Unfortunately, soccer has never been a sport absent of racist influences, particularly in Europe, where black players face discrimination at every level of the game and in virtually every major league. For example, in 2015, Mario Balotelli, then a striker with Liverpool, earned the regrettable title of “Most Racially-Abused Footballer” after news surfaced that he had received over 4,000 racist messages on Twitter alone. Bearing this sort of information in mind, the idea that FIFA has come anywhere close to stamping out problems of discrimination amongst fans, referees, coaches and players is not just absurd. It’s insulting.
Not only is the concept that FIFA has somehow done away with its less than savory social issues harmful to the game of soccer, but it also helps to propagate the myth that we are living in a post-racial society. If soccer is a microcosm of society, then the denial of one of its most toxic and divisive forms of prejudice sets a deleterious precedent that cannot be ignored.

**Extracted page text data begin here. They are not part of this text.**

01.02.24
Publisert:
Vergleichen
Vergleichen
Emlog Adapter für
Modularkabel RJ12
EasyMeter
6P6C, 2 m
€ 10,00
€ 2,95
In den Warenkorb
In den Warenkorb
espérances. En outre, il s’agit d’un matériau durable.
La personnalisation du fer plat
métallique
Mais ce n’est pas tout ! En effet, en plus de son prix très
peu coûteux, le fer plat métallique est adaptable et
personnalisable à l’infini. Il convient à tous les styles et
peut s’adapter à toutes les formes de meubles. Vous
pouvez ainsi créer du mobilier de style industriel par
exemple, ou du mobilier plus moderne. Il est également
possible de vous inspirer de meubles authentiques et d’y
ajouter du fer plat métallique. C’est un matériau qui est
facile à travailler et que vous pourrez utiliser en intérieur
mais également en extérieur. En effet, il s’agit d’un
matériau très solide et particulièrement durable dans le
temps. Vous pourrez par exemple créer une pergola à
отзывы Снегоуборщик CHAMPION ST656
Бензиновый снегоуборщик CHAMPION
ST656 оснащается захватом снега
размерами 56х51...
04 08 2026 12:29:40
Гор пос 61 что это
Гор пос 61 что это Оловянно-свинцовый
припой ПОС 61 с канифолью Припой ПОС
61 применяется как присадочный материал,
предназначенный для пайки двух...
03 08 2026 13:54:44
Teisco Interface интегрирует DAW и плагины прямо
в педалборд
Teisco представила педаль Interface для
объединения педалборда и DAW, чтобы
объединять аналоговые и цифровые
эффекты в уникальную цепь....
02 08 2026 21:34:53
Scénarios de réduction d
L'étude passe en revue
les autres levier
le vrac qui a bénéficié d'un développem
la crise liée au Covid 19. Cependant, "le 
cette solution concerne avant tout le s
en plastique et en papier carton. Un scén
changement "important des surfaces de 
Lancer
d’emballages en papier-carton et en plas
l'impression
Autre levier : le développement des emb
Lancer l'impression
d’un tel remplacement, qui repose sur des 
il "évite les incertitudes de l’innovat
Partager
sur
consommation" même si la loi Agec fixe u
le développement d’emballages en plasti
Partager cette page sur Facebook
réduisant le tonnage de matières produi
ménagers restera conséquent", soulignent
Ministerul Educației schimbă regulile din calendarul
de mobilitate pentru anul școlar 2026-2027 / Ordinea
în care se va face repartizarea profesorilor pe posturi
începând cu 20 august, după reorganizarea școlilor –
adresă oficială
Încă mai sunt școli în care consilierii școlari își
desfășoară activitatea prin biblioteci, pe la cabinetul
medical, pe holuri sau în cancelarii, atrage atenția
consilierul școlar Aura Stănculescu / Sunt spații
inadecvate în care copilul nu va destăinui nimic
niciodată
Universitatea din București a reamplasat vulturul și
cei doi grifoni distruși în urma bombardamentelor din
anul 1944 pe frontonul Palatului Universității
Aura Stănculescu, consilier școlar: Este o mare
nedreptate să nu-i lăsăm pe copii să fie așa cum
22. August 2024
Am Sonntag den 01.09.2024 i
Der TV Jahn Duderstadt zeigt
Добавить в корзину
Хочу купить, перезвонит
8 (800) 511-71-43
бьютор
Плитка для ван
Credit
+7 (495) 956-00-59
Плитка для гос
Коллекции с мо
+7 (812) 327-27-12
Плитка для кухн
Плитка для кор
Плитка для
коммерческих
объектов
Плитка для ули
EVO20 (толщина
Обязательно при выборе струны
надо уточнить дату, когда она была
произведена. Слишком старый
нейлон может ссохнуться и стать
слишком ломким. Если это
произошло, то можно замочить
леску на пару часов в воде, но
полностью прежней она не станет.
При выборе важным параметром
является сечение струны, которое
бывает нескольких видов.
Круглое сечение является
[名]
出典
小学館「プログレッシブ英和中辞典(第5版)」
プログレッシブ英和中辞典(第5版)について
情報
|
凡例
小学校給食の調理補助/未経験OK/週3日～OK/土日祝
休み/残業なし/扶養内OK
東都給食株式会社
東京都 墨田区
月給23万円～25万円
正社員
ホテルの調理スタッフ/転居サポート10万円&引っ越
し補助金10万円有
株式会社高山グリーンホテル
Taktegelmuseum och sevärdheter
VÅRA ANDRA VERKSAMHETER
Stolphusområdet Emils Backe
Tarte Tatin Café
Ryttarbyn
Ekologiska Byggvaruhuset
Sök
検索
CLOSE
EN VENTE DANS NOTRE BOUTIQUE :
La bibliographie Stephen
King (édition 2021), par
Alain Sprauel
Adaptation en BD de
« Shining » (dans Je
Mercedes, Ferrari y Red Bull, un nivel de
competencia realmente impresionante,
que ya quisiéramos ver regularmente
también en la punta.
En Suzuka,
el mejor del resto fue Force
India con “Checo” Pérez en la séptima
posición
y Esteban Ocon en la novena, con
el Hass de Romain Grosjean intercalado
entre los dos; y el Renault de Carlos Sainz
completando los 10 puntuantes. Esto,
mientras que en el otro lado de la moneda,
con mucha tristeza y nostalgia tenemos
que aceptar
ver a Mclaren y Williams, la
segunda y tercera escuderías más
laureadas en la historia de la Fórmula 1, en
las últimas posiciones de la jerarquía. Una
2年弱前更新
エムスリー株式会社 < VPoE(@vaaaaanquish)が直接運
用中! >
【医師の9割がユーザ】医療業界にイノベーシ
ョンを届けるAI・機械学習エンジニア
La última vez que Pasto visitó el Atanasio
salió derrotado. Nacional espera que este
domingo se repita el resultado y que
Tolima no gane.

FIFA’s decision to disband its anti-racism task force just nine months before Russia hosts the Confederations Cup and less than two years before it hosts the 2018 World Cup is yet another example of the organization letting its worst offenders off the hook. Russian soccer fans, officials and even players have repeatedly and egregiously demonstrated classlessness, violence and racism to an appalling degree. FIFA’s curiously timed choice is clear capitulation to a Russian Football Union that has done absolutely nothing meaningful to correct these issues. Quite frankly, whenever the major governing powers of international soccer have had an opportunity to take meaningful action against racism in the game they have dropped the ball. The tenure of Sepp Blatter represented one of the darker periods in modern FIFA history, and this ruling indicates that little, if anything, will change for the better with Infantino at the helm. Meanwhile, footballers from around the world, comprising countless minority groups, are still victims of racist chants, are still having bananas tossed at their feet and are still being treated as second-class citizens by the worst representatives of the soccer world.
FIFA has, once again, shown itself to be a tone deaf, classless and morally bankrupt organization. If we’re unable even to acknowledge or address racism within the confines of the world’s most popular sport, what hope can we possibly have to correct it on a more significant level? Well, FIFA’s leadership appears utterly disinterested in the answer to that question.